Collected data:
--- START ---

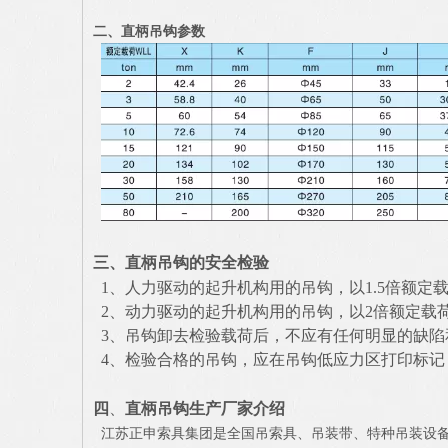
二、
直柄吊钩参数
三、
直柄吊钩的
安全检验
1、人力驱动的起升机构用的吊钩，以1.5倍额定
2、动力驱动的起升机构用的吊钩，以2倍额定载
3、吊钩卸去检验载荷后，不应有任何明显的缺陷和
4、检验合格的吊钩，应在吊钩低应力区打印标记
四
、
直柄吊钩
生产厂家介绍
江苏正申索具集团是全国吊索具、吊装带、特种吊装设备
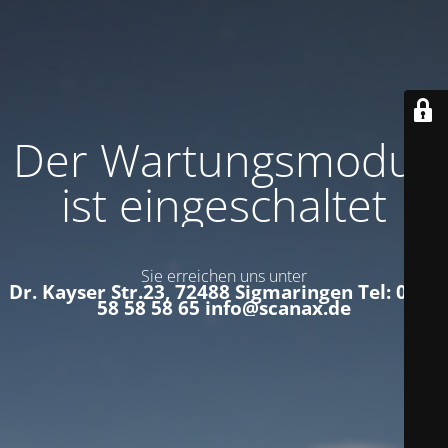
Der Wartungsmodus
ist eingeschaltet
Sie erreichen uns unter
Dr. Kayser Str.23, 72488 Sigmaringen Tel: 0152
58 58 58 65 info@scanax.de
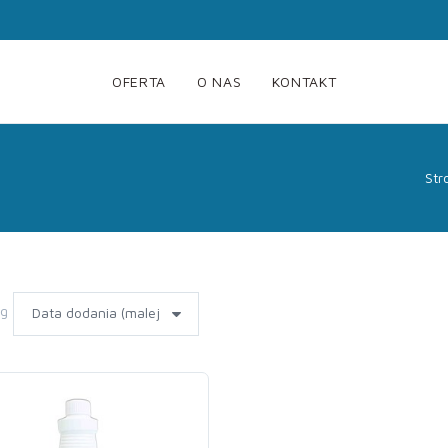
OFERTA
O NAS
KONTAKT
Str
wg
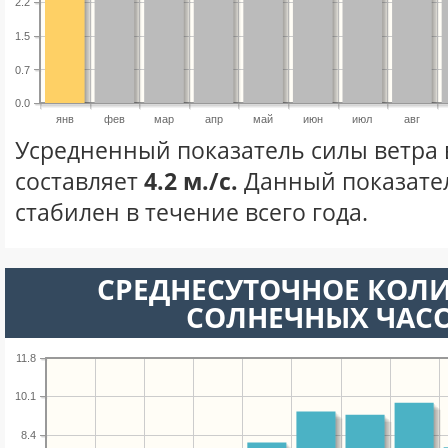
2.2
1.5
0.7
0.0
янв
фев
мар
апр
май
июн
июл
авг
Усредненный показатель силы ветра 
составляет
4.2 м./с.
Данный показате
стабилен в течение всего года.
СРЕДНЕСУТОЧНОЕ КОЛ
СОЛНЕЧНЫХ ЧАС
11.8
10.1
8.4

--- END ---

Output the entries above verbatim, leaving out images.

* Solution *
二、
直柄吊钩参数
三、
直柄吊钩的
安全检验
1、人力驱动的起升机构用的吊钩，以1.5倍额定
2、动力驱动的起升机构用的吊钩，以2倍额定载
3、吊钩卸去检验载荷后，不应有任何明显的缺陷和
4、检验合格的吊钩，应在吊钩低应力区打印标记
四
、
直柄吊钩
生产厂家介绍
江苏正申索具集团是全国吊索具、吊装带、特种吊装设备
Der Wartungsmodus
ist eingeschaltet
Sie erreichen uns unter
Dr. Kayser Str.23, 72488 Sigmaringen Tel: 0152
58 58 58 65 info@scanax.de
OFERTA
O NAS
KONTAKT
Str
wg
2.2
1.5
0.7
0.0
янв
фев
мар
апр
май
июн
июл
авг
Усредненный показатель силы ветра 
составляет
4.2 м./с.
Данный показате
стабилен в течение всего года.
СРЕДНЕСУТОЧНОЕ КОЛ
СОЛНЕЧНЫХ ЧАС
11.8
10.1
8.4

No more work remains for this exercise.